Prophylaxis against streptococcal infection includes the following:

  • Long-term antibiotic therapy to prevent streptococcal infection is indicated for patients with a history of acute rheumatic fever or rheumatic heart disease. The recommended regimen is an injection every 3-4 weeks with 1.2 million IU of benzathine penicillin G, 250 mg of oral penicillin V twice a day, or 0.5-1 g of sulfadiazine daily.
  • The role of prophylaxis for household contacts of individuals with either acute streptococcal disease or nonsuppurative complications is uncertain. Some authorities recommend that cultures be obtained from all contacts if a family history of rheumatic fever is noted or when a patient with acute glomerulonephritis is identified.
  • An alternative approach is to treat all household contacts in the setting of acute poststreptococcal glomerulonephritis (PSGN) in an effort to eradicate household transmission of nephritogenic strains. For invasive group A streptococcal infections (eg, necrotizing fasciitis, toxic shock syndrome [TSS]), no data are available on which to base assessment of risk to household contacts. However, because of the devastating nature of these infections and the observation that invasive disease may be due to clonal outbreaks of more virulent strains, empiric antibiotic therapy of household contacts seems warranted.

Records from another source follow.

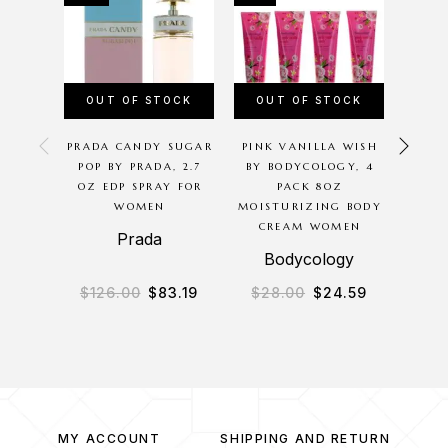
OUT OF STOCK
OUT OF STOCK
OU
PRADA CANDY SUGAR
PINK VANILLA WISH
CHER
POP BY PRADA, 2.7
BY BODYCOLOGY, 4
BODYC
OZ EDP SPRAY FOR
PACK 8OZ
8 O
WOMEN
MOISTURIZING BODY
MIS
CREAM WOMEN
Prada
B
Bodycology
$
126.00
$
83.19
$
28.00
$
24.59
$
3
MY ACCOUNT
SHIPPING AND RETURN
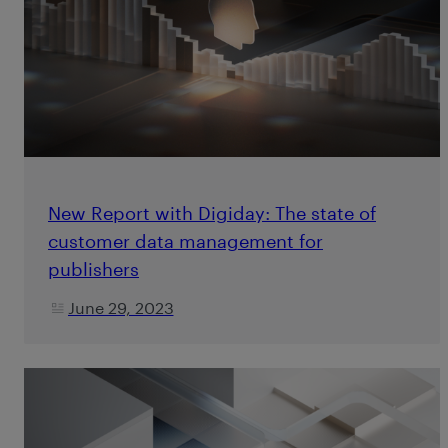
New Report with Digiday: The state of
customer data management for
publishers
June 29, 2023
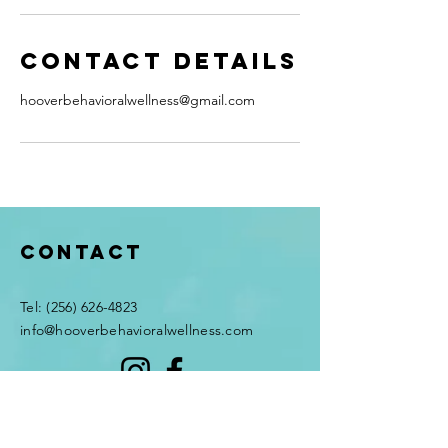
Contact Details
hooverbehavioralwellness@gmail.com
Contact
​Tel:
(256) 626-4823
info@hooverbehavioralwellness.com
© 2026 Hoover Behavioral
Wellness, LLC. All rights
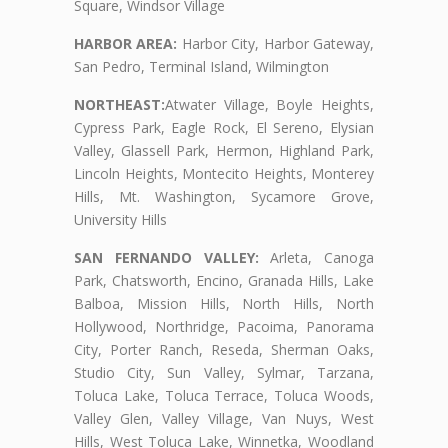
Square, Windsor Village
HARBOR AREA:
Harbor City, Harbor Gateway,
San Pedro, Terminal Island, Wilmington
NORTHEAST:
Atwater Village, Boyle Heights,
Cypress Park, Eagle Rock, El Sereno, Elysian
Valley, Glassell Park, Hermon, Highland Park,
Lincoln Heights, Montecito Heights, Monterey
Hills, Mt. Washington, Sycamore Grove,
University Hills
SAN FERNANDO VALLEY:
Arleta, Canoga
Park, Chatsworth, Encino, Granada Hills, Lake
Balboa, Mission Hills, North Hills, North
Hollywood, Northridge, Pacoima, Panorama
City, Porter Ranch, Reseda, Sherman Oaks,
Studio City, Sun Valley, Sylmar, Tarzana,
Toluca Lake, Toluca Terrace, Toluca Woods,
Valley Glen, Valley Village, Van Nuys, West
Hills, West Toluca Lake, Winnetka, Woodland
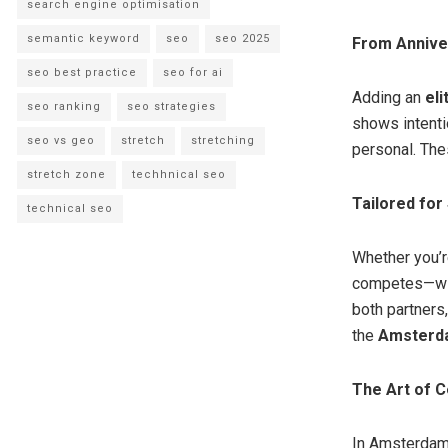
search engine optimisation
semantic keyword
seo
seo 2025
From Annive
seo best practice
seo for ai
Adding an
el
seo ranking
seo strategies
shows intentio
seo vs geo
stretch
stretching
personal. The
stretch zone
techhnical seo
Tailored for
technical seo
Whether you’r
competes—wit
both partners
the
Amsterda
The Art of C
In Amsterdam, 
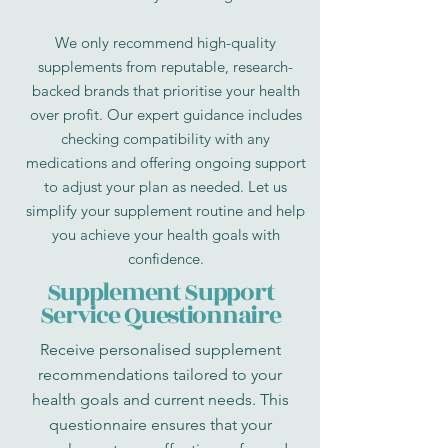
We only recommend high-quality
supplements from reputable, research-
backed brands that prioritise your health
over profit. Our expert guidance includes
checking compatibility with any
medications and offering ongoing support
to adjust your plan as needed. Let us
simplify your supplement routine and help
you achieve your health goals with
confidence.
Supplement Support
Service Questionnaire
Receive personalised supplement
recommendations tailored to your
health goals and current needs. This
questionnaire ensures that your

Prospects for streptococcal vaccines include the following:

  • Apart from rheumatic fever prophylaxis and the prevention of intrafamily spread, few strategies are available to prevent streptococcal infection.
  • A streptococcal vaccine could offer promise for prevention of disease, but an effective vaccine would have to provide protection from multiple serotypes. Furthermore, theoretical concern that vaccine-induced antibodies could injure host tissue and precipitate rheumatic fever is recognized.
  • Multivalent vaccines that contain multiple M protein peptide epitopes have been engineered and show efficacy in animal models but have not yet entered clinical trials.[12]
  • Several vaccine candidates against group A streptococcal infection are in varying stages of preclinical and clinical development.[13] However, the hope is that one of these vaccines will reach licensure within the next decade. Only the multivalent N-terminal vaccine has entered clinical trials over the last 30 years.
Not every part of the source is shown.